Find where "This screenshot has height=1724, width=1068." appears in the records below, then return that line and every later line exactly, stopping only at the last line.

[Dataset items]
==========

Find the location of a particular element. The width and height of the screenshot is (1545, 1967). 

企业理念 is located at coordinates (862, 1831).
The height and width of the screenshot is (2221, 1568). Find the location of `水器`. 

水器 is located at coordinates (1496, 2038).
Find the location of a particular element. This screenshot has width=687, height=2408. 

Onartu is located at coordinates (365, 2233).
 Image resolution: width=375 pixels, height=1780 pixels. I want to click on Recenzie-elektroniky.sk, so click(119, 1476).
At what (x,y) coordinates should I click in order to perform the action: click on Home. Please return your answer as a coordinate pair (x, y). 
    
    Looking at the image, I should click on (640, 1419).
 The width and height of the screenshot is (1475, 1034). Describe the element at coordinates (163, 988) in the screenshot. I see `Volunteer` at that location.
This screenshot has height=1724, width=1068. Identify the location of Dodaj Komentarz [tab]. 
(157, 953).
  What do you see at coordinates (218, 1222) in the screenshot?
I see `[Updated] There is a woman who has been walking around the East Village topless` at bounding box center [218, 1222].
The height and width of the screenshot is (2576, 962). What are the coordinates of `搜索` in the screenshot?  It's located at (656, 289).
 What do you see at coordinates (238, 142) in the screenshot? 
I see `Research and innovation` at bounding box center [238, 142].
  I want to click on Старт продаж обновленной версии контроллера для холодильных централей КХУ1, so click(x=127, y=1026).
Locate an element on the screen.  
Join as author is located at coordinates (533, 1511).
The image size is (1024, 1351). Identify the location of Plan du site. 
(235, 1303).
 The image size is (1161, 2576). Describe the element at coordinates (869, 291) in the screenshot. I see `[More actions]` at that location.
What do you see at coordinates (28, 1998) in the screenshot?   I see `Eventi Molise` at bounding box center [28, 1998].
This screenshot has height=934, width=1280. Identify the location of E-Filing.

==========

Task solution
This screenshot has height=1724, width=1068. Identify the location of Dodaj Komentarz [tab]. 
(157, 953).
  What do you see at coordinates (218, 1222) in the screenshot?
I see `[Updated] There is a woman who has been walking around the East Village topless` at bounding box center [218, 1222].
The height and width of the screenshot is (2576, 962). What are the coordinates of `搜索` in the screenshot?  It's located at (656, 289).
 What do you see at coordinates (238, 142) in the screenshot? 
I see `Research and innovation` at bounding box center [238, 142].
  I want to click on Старт продаж обновленной версии контроллера для холодильных централей КХУ1, so click(x=127, y=1026).
Locate an element on the screen.  
Join as author is located at coordinates (533, 1511).
The image size is (1024, 1351). Identify the location of Plan du site. 
(235, 1303).
 The image size is (1161, 2576). Describe the element at coordinates (869, 291) in the screenshot. I see `[More actions]` at that location.
What do you see at coordinates (28, 1998) in the screenshot?   I see `Eventi Molise` at bounding box center [28, 1998].
This screenshot has height=934, width=1280. Identify the location of E-Filing.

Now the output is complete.